No teníamos películas de vídeo animadas, sólo discos traducidas por sudamericanos de películas Disney y cuentos de papel con formas de las protagonistas.
Hacíamos colecciones de todo lo que nos dejaban y jugábamos con muñecas recortables cambiando las ropas según temporada.
Mi hermana tiene el recuerdo de que una vez le regalaron una muñeca en Valencia de cartón y que cuando llegó a Madrid, después de un viaje en tren, se la había casi comido entera.
Yo no conocí esas muñecas, pero me regalaron una vez una que era casi más grande que yo, que además hablaba. Tenía detrás un hilo con una anilla, que tirabas de ella y decía unas palabras. La recuerdo con su vestido rosa.
Jugábamos al yo-yo, al diábolo y pasaba el tiempo super rápido.
A todo el mundo le deseabas buenos días, distinguías entre las personas que llamabas de tú y las que las llamabas de usted. Dejabas pasar primero a las personas mayores y les dejaba los asientos en los autobuses.
La televisión era en blanco y negro y te decían cuando podías verla y cuando te tenías que ir a la cama, y lo mejor de todo, es que lo hacíamos, sin rechistar. Recuerdo muchos anuncios de aquella época que incluso los sigo utilizando en el día hoy, por ejemplo, hay gente que tiene una sonrisa muy especial y a mí me recuerda el anuncio de “Con un poco de pasta basta, Gior”, era muy bueno.

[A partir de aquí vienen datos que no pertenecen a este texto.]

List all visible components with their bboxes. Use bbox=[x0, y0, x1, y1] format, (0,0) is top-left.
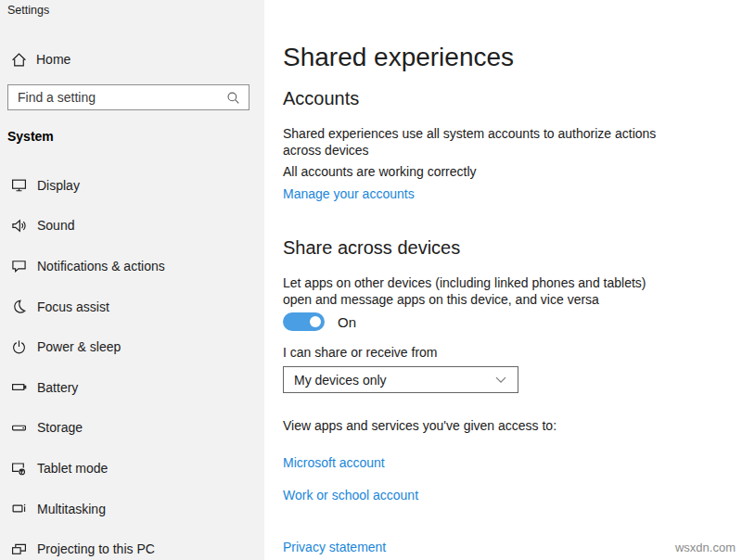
work-school-account-link[interactable]: Work or school account bbox=[283, 488, 418, 503]
main-content: Shared experiences Accounts Shared exper… bbox=[264, 0, 742, 560]
microsoft-account-link[interactable]: Microsoft account bbox=[283, 455, 385, 470]
sidebar-item-focus-assist[interactable]: Focus assist bbox=[0, 286, 264, 327]
projecting-icon bbox=[11, 541, 27, 557]
sidebar-item-label: Notifications & actions bbox=[37, 259, 165, 274]
toggle-knob bbox=[310, 316, 321, 327]
sidebar-item-label: Battery bbox=[37, 380, 78, 395]
sidebar-item-battery[interactable]: Battery bbox=[0, 367, 264, 408]
page-title: Shared experiences bbox=[283, 41, 514, 74]
search-input[interactable] bbox=[8, 90, 226, 105]
chevron-down-icon bbox=[495, 376, 506, 384]
dropdown-selected-value: My devices only bbox=[294, 373, 495, 388]
sidebar-item-label: Focus assist bbox=[37, 299, 109, 314]
sound-icon bbox=[11, 218, 27, 234]
app-title: Settings bbox=[7, 4, 49, 17]
sidebar-item-label: Sound bbox=[37, 218, 74, 233]
manage-accounts-link[interactable]: Manage your accounts bbox=[283, 186, 415, 201]
watermark: wsxdn.com bbox=[675, 541, 736, 554]
sidebar-item-storage[interactable]: Storage bbox=[0, 408, 264, 449]
sidebar-item-tablet-mode[interactable]: Tablet mode bbox=[0, 448, 264, 489]
share-across-devices-heading: Share across devices bbox=[283, 235, 460, 260]
storage-icon bbox=[11, 420, 27, 436]
sidebar-nav: Display Sound Notifications & actio bbox=[0, 165, 264, 560]
power-icon bbox=[11, 339, 27, 355]
notifications-icon bbox=[11, 258, 27, 274]
privacy-statement-link[interactable]: Privacy statement bbox=[283, 540, 386, 554]
settings-window: Settings Home System bbox=[0, 0, 742, 560]
battery-icon bbox=[11, 379, 27, 395]
sidebar-item-sound[interactable]: Sound bbox=[0, 206, 264, 247]
accounts-heading: Accounts bbox=[283, 86, 359, 110]
home-icon bbox=[11, 52, 27, 68]
sidebar-item-label: Storage bbox=[37, 420, 83, 435]
sidebar-item-label: Home bbox=[36, 52, 70, 67]
share-toggle[interactable] bbox=[283, 312, 325, 331]
sidebar-item-label: Power & sleep bbox=[37, 339, 121, 354]
share-from-dropdown[interactable]: My devices only bbox=[283, 366, 518, 393]
multitasking-icon bbox=[11, 501, 27, 516]
toggle-state-label: On bbox=[338, 314, 356, 330]
accounts-status: All accounts are working correctly bbox=[283, 164, 477, 181]
sidebar-item-power-sleep[interactable]: Power & sleep bbox=[0, 326, 264, 367]
sidebar: Settings Home System bbox=[0, 0, 264, 560]
sidebar-item-home[interactable]: Home bbox=[0, 45, 264, 74]
sidebar-item-notifications[interactable]: Notifications & actions bbox=[0, 246, 264, 286]
sidebar-item-label: Multitasking bbox=[37, 502, 106, 516]
sidebar-item-projecting[interactable]: Projecting to this PC bbox=[0, 528, 264, 560]
sidebar-item-label: Projecting to this PC bbox=[37, 541, 155, 556]
share-from-label: I can share or receive from bbox=[283, 345, 438, 362]
sidebar-item-label: Display bbox=[37, 178, 80, 193]
view-access-label: View apps and services you've given acce… bbox=[283, 418, 556, 435]
share-description: Let apps on other devices (including lin… bbox=[283, 275, 658, 308]
accounts-description: Shared experiences use all system accoun… bbox=[283, 126, 658, 159]
sidebar-item-display[interactable]: Display bbox=[0, 165, 264, 206]
search-box bbox=[7, 84, 249, 110]
sidebar-item-multitasking[interactable]: Multitasking bbox=[0, 489, 264, 529]
tablet-icon bbox=[11, 460, 27, 476]
display-icon bbox=[11, 177, 27, 193]
moon-icon bbox=[11, 299, 27, 314]
sidebar-section-system: System bbox=[7, 129, 54, 144]
share-toggle-row: On bbox=[283, 312, 356, 331]
sidebar-item-label: Tablet mode bbox=[37, 461, 108, 476]
search-icon[interactable] bbox=[226, 91, 240, 105]
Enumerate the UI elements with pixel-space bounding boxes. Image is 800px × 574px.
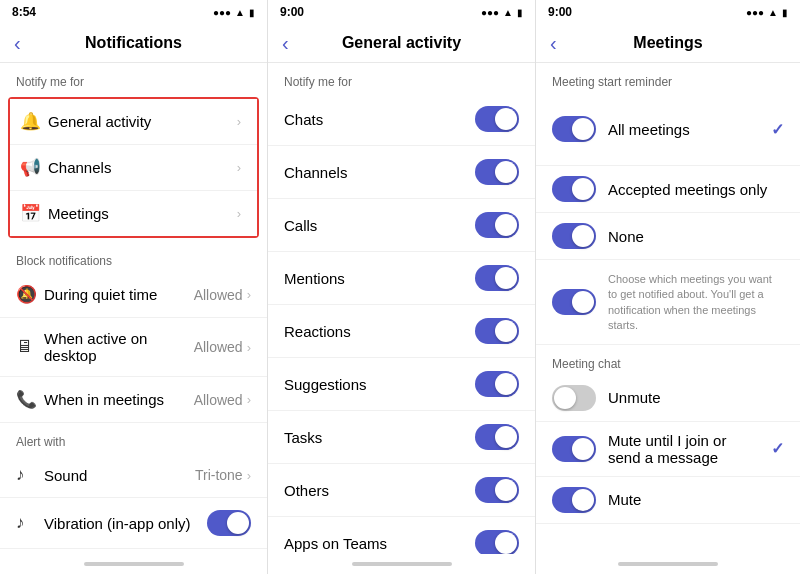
list-item-reactions[interactable]: Reactions [268,305,535,358]
chevron-icon: › [237,114,241,129]
section-header-notify-p2: Notify me for [268,63,535,93]
in-meetings-label: When in meetings [44,391,194,408]
suggestions-label: Suggestions [284,376,367,393]
status-icons-1: ●●● ▲ ▮ [213,7,255,18]
nav-bar-1: ‹ Notifications [0,24,267,63]
wifi-icon: ▲ [768,7,778,18]
unmute-toggle[interactable] [552,385,596,411]
battery-icon: ▮ [249,7,255,18]
note-text: Choose which meetings you want to get no… [608,272,784,334]
battery-icon: ▮ [517,7,523,18]
list-item-mentions[interactable]: Mentions [268,252,535,305]
time-2: 9:00 [280,5,304,19]
quiet-time-label: During quiet time [44,286,194,303]
back-button-3[interactable]: ‹ [550,32,557,55]
list-item-note: Choose which meetings you want to get no… [536,260,800,345]
list-item-calls[interactable]: Calls [268,199,535,252]
status-icons-2: ●●● ▲ ▮ [481,7,523,18]
all-meetings-label: All meetings [608,121,771,138]
all-meetings-toggle[interactable] [552,116,596,142]
list-item-none[interactable]: None [536,213,800,260]
back-button-2[interactable]: ‹ [282,32,289,55]
list-item-mute-until[interactable]: Mute until I join or send a message ✓ [536,422,800,477]
list-item-vibration[interactable]: ♪ Vibration (in-app only) [0,498,267,549]
general-activity-panel: 9:00 ●●● ▲ ▮ ‹ General activity Notify m… [268,0,536,574]
tasks-toggle[interactable] [475,424,519,450]
list-item-accepted-meetings[interactable]: Accepted meetings only [536,166,800,213]
list-item-channels-p2[interactable]: Channels [268,146,535,199]
meetings-label: Meetings [48,205,237,222]
list-item-desktop[interactable]: 🖥 When active on desktop Allowed › [0,318,267,377]
signal-icon: ●●● [746,7,764,18]
in-meetings-value: Allowed [194,392,243,408]
others-toggle[interactable] [475,477,519,503]
nav-bar-3: ‹ Meetings [536,24,800,63]
battery-icon: ▮ [782,7,788,18]
mute-until-check: ✓ [771,439,784,458]
back-button-1[interactable]: ‹ [14,32,21,55]
nav-bar-2: ‹ General activity [268,24,535,63]
all-meetings-check: ✓ [771,120,784,139]
chevron-icon: › [247,392,251,407]
list-item-apps-on-teams[interactable]: Apps on Teams [268,517,535,554]
list-item-in-meetings[interactable]: 📞 When in meetings Allowed › [0,377,267,423]
list-item-quiet-time[interactable]: 🔕 During quiet time Allowed › [0,272,267,318]
list-item-mute[interactable]: Mute [536,477,800,524]
apps-toggle[interactable] [475,530,519,554]
others-label: Others [284,482,329,499]
channels-label: Channels [48,159,237,176]
note-toggle[interactable] [552,289,596,315]
list-item-tasks[interactable]: Tasks [268,411,535,464]
chevron-icon: › [237,206,241,221]
time-3: 9:00 [548,5,572,19]
vibration-toggle[interactable] [207,510,251,536]
bell-icon: 🔔 [20,111,48,132]
time-1: 8:54 [12,5,36,19]
mentions-toggle[interactable] [475,265,519,291]
page-title-1: Notifications [85,34,182,52]
status-bar-1: 8:54 ●●● ▲ ▮ [0,0,267,24]
reactions-label: Reactions [284,323,351,340]
reactions-toggle[interactable] [475,318,519,344]
sound-value: Tri-tone [195,467,243,483]
section-header-block: Block notifications [0,242,267,272]
apps-on-teams-label: Apps on Teams [284,535,387,552]
unmute-label: Unmute [608,389,784,406]
list-item-channels[interactable]: 📢 Channels › [10,145,257,191]
list-item-unmute[interactable]: Unmute [536,375,800,422]
meetings-panel: 9:00 ●●● ▲ ▮ ‹ Meetings Meeting start re… [536,0,800,574]
calls-toggle[interactable] [475,212,519,238]
mute-until-label: Mute until I join or send a message [608,432,759,466]
mute-until-toggle[interactable] [552,436,596,462]
chevron-icon: › [247,468,251,483]
list-item-sound[interactable]: ♪ Sound Tri-tone › [0,453,267,498]
phone-icon: 📞 [16,389,44,410]
suggestions-toggle[interactable] [475,371,519,397]
highlight-box: 🔔 General activity › 📢 Channels › 📅 Meet… [8,97,259,238]
desktop-icon: 🖥 [16,337,44,357]
list-item-all-meetings[interactable]: All meetings ✓ [536,93,800,166]
list-item-suggestions[interactable]: Suggestions [268,358,535,411]
calls-label: Calls [284,217,317,234]
general-activity-label: General activity [48,113,237,130]
chevron-icon: › [247,287,251,302]
page-title-2: General activity [342,34,461,52]
signal-icon: ●●● [213,7,231,18]
channels-toggle[interactable] [475,159,519,185]
mute-toggle[interactable] [552,487,596,513]
accepted-meetings-label: Accepted meetings only [608,181,784,198]
accepted-meetings-toggle[interactable] [552,176,596,202]
vibration-label: Vibration (in-app only) [44,515,207,532]
none-toggle[interactable] [552,223,596,249]
chats-toggle[interactable] [475,106,519,132]
list-item-chats[interactable]: Chats [268,93,535,146]
list-item-general-activity[interactable]: 🔔 General activity › [10,99,257,145]
notifications-panel: 8:54 ●●● ▲ ▮ ‹ Notifications Notify me f… [0,0,268,574]
channels-p2-label: Channels [284,164,347,181]
list-item-meetings[interactable]: 📅 Meetings › [10,191,257,236]
section-header-notify: Notify me for [0,63,267,93]
list-item-others[interactable]: Others [268,464,535,517]
signal-icon: ●●● [481,7,499,18]
mentions-label: Mentions [284,270,345,287]
page-title-3: Meetings [633,34,702,52]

Cantabas sobre “aquel negrito, del africa tropical” y nadie te llamaba racista, porque digo yo que había blanquitos y negritos.
Oías las telenovelas en la radio, mientras que tu madre te preparaba la merienda, o las recomendaciones de una mujer que al final solo ponía la voz pero que era un hombre quién escribía las contestaciones, muy bueno, ¿verdad?
Pertenezco a la generación del Baby bommers (1945-1964), aunque por los pelos, porque nací en 1962, casi podría ser de la generación del X (1965-1981).
Y una cosa de mi generación, sea la que sea, es que son echados para adelante, se arriesgan. Si os fijáis es una generación que viste muy moderna, sin importarles los demás. Van modernamente peinadas, mucho más que las siguientes generaciones.
Están en la última en las nuevas tecnologías, no seremos la generación de los milennials ni de los nativos digitales, pero ahí estamos, mucho más dispuestos que algunos de las últimas generaciones.
Y nos encanta vivir y disfrutar de lo que tenemos, recordamos el pasado, pero al mismo tiempo nos enfrentamos al presente y nos arrojamos al futuro, porque somos así y así seguiremos avanzando y creciendo como seres humanos. Recordamos con nostalgia, pero subiendo escalones en esta pirámide que es nuestra vida, y no sólo en lo personal sino también en lo laboral.